= TASK INSTRUCTIONS =
Return all the data exactly, keeping the pictures out.

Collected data
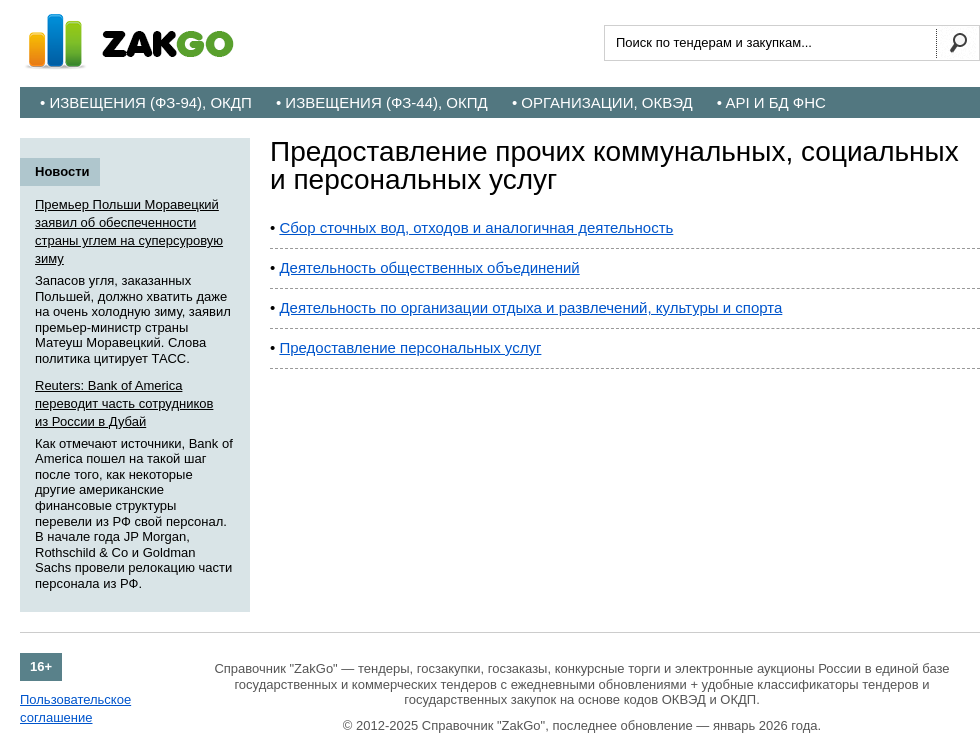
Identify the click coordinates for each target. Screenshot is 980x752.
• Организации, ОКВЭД (602, 102)
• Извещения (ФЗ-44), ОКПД (382, 102)
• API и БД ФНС (771, 102)
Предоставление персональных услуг (410, 347)
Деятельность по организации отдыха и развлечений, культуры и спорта (530, 307)
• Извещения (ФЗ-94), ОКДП (146, 102)
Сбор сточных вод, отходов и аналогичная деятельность (476, 227)
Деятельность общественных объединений (429, 267)
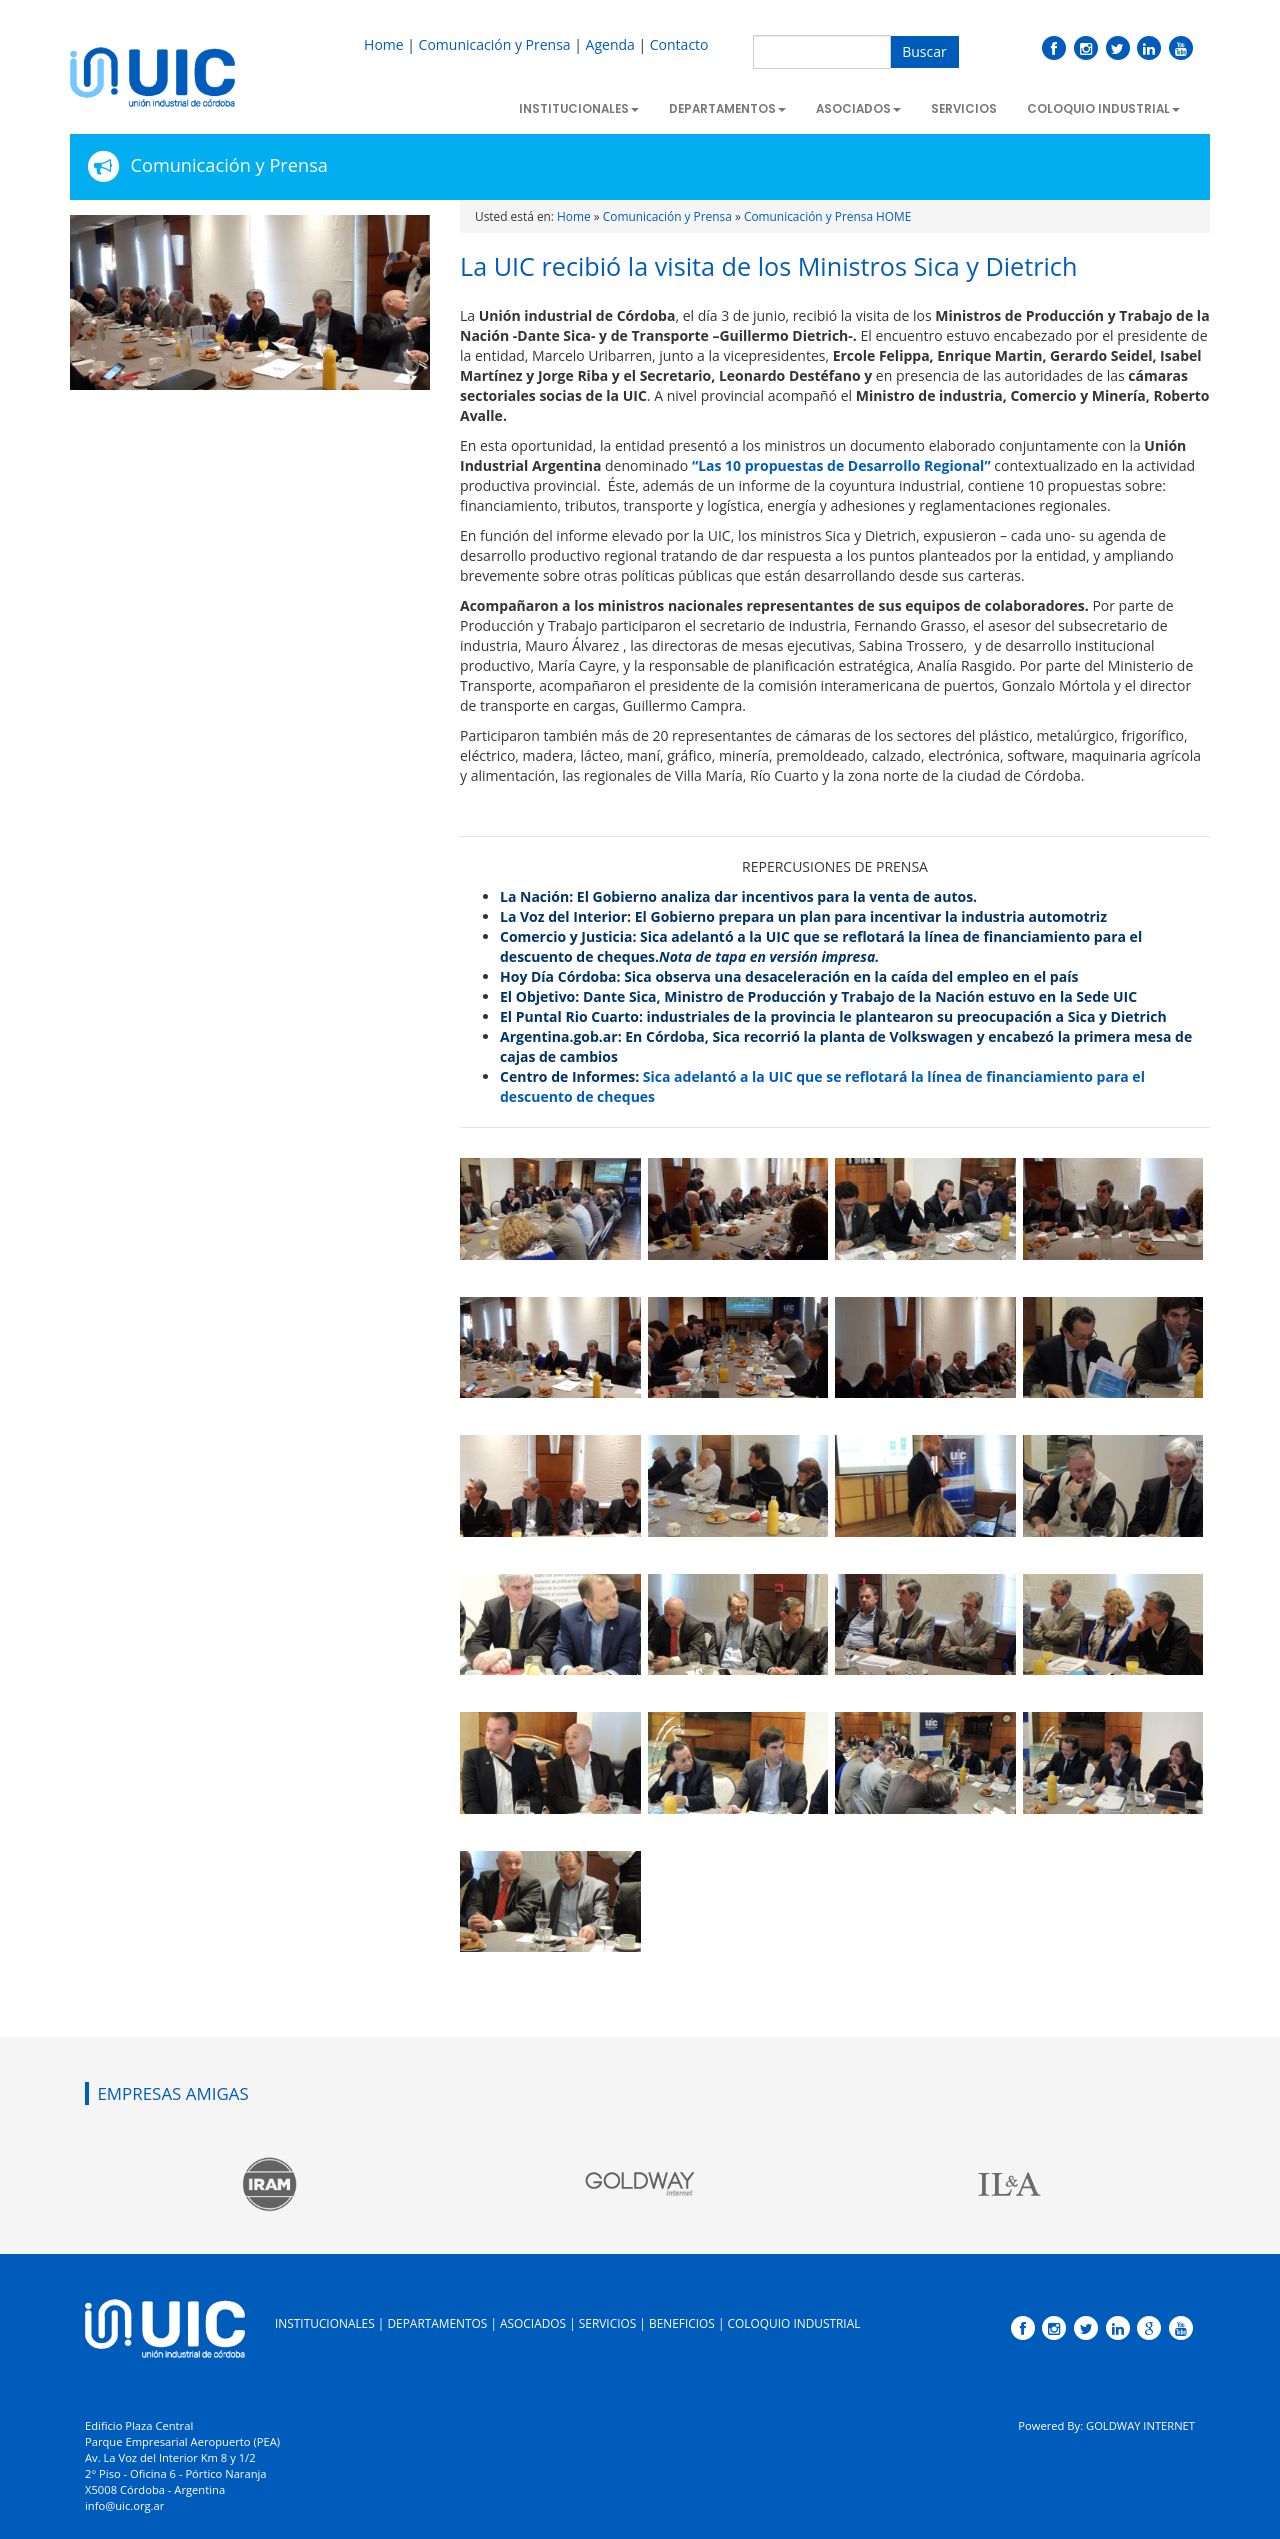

= RESPONSE =
Identify the click coordinates for each target. Screenshot is 980x752.
• Организации, ОКВЭД (602, 102)
• Извещения (ФЗ-44), ОКПД (382, 102)
• API и БД ФНС (771, 102)
Предоставление персональных услуг (410, 347)
Деятельность по организации отдыха и развлечений, культуры и спорта (530, 307)
• Извещения (ФЗ-94), ОКДП (146, 102)
Сбор сточных вод, отходов и аналогичная деятельность (476, 227)
Деятельность общественных объединений (429, 267)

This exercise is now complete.